Picture this: After weeks of getting ready, you’re about to close. Your boxes are packed and the moving trucks are on their way. And, based on instructions you received by email from your real estate agent, you’ve wired closing funds to the bank account the agent specified.
But the money you wired never arrived. It’s gone — sent to an unknown account in some foreign country. You can’t get it back. And now, there’s no way you can buy the house.
Unfortunately, versions of this nightmare have been popping up around the country, affecting hundreds of home closings and costing buyers hundreds of thousands of dollars. Though many wire fraud attempts are detected before the settlement funds are stolen, cyber-criminals can be successful, and often at huge financial costs to their victims.
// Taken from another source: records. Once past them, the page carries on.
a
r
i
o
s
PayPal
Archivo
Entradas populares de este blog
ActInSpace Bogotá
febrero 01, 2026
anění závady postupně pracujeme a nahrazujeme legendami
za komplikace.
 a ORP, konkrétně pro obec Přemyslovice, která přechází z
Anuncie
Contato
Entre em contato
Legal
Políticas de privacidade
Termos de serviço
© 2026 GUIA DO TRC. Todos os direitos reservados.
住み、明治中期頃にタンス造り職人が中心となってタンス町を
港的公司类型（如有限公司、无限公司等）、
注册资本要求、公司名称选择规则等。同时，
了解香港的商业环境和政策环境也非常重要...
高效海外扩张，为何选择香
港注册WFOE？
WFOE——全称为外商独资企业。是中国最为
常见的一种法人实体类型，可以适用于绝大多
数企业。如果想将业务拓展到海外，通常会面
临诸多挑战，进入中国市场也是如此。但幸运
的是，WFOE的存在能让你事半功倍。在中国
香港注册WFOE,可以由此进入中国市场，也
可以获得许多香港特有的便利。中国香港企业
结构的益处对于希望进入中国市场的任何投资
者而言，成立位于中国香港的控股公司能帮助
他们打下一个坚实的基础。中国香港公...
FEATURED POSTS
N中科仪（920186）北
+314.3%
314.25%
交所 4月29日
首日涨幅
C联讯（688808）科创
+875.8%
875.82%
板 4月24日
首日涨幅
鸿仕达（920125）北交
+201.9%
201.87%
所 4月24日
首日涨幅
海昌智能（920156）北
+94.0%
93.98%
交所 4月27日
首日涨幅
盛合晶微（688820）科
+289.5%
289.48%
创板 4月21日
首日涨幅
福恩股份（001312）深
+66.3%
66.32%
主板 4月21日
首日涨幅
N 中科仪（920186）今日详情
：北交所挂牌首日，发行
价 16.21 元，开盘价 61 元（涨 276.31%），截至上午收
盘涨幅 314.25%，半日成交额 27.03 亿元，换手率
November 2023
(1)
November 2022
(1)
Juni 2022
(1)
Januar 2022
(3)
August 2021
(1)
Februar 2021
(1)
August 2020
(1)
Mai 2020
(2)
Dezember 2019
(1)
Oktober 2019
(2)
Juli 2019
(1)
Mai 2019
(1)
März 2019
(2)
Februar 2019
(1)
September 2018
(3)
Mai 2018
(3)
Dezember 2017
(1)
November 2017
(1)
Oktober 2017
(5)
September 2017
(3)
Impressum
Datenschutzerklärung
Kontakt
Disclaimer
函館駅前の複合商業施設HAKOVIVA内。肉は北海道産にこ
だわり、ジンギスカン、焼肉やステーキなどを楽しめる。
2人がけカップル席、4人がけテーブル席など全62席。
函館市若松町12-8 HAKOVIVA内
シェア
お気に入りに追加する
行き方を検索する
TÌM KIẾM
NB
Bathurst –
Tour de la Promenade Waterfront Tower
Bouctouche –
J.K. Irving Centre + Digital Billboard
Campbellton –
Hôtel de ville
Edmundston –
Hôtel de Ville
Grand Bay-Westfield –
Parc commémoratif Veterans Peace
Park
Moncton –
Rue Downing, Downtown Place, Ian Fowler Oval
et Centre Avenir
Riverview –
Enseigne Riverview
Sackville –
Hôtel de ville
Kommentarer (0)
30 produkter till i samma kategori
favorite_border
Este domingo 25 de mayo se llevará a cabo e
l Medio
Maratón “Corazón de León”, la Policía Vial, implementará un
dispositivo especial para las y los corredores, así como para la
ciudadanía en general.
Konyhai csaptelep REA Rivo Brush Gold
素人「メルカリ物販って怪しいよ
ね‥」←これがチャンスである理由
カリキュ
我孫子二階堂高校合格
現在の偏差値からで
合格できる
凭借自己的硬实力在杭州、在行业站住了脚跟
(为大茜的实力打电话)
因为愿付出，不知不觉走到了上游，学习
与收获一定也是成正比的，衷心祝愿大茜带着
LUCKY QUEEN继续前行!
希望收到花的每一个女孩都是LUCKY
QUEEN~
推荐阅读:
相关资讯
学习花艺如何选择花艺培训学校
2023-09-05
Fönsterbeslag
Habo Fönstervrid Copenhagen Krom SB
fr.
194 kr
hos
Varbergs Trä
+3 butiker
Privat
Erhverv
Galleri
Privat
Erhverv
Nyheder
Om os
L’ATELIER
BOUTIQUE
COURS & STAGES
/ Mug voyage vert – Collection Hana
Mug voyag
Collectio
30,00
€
Jackie Villano from Acres Land Title Agency tells me that “the people who are hacking are very good and very smart. They integrate themselves into emails and conversations and then wait to pull off their crimes.”
To commit their crimes, the hackers break into a realtor’s email account and watch for references to upcoming closings. From the email account, they can learn the identities of buyers and sellers, the names of the title, escrow and settlement companies and the timing of scheduled closings. Once inside the agent’s account, they can effectively take over the agent’s identity and provide credible wiring instructions to unsuspecting clients. Today’s hackers know the lingo and will often adopt the conversational styles of all the players involved in the transactions.
Jackie says “Verify, verify, verify. And always touch base with your attorney and realtor if you do receive wire instructions by email.”
There are ways you can protect yourself from becoming a victim to a wire transfer scam.
- Don’t use a wire transfer to pay for your down payment. Use a bank check instead.
- Don’t automatically trust the information you get in emails, even if it looks legitimate.
- Never wire funds without first calling the intended recipient to confirm the information provided.
- If you use the phone to verify the information, look up the number yourself. Don’t use the number listed on the email because that could be fake, too.
- Don’t just hit “reply” to answer an email dealing with your finances. Take time to type in the proper email address yourself.
- Sensitive financial information should never be sent over an unsecured email.
- Buyers and sellers should confirm all email wiring instructions by calling the escrow officer directly. In that conversation, the correct account number information should be repeated before taking any steps to have the funds transferred.
- If wiring instructions are changed via email, confirm the change by phone with the escrow officer and the buyer’s real estate agent.
If you’ve already become a victim of wire fraud, time is of the essence and you need to act quickly. The FBI says you need to:
- Contact your financial institution immediately upon discovering the fraudulent transfer.
- Ask your financial institution to contact the corresponding financial institution where the fraudulent transfer was sent.
- Contact your local Federal Bureau of Investigation (FBI) office if the wire is recent. The FBI, working with the United States Department of Treasury Financial Crimes Enforcement Network, might be able to help return or freeze the funds.
- File a complaint at www.IC3.gov.
Remember to always confirm the correct bank account information before you wire any funds.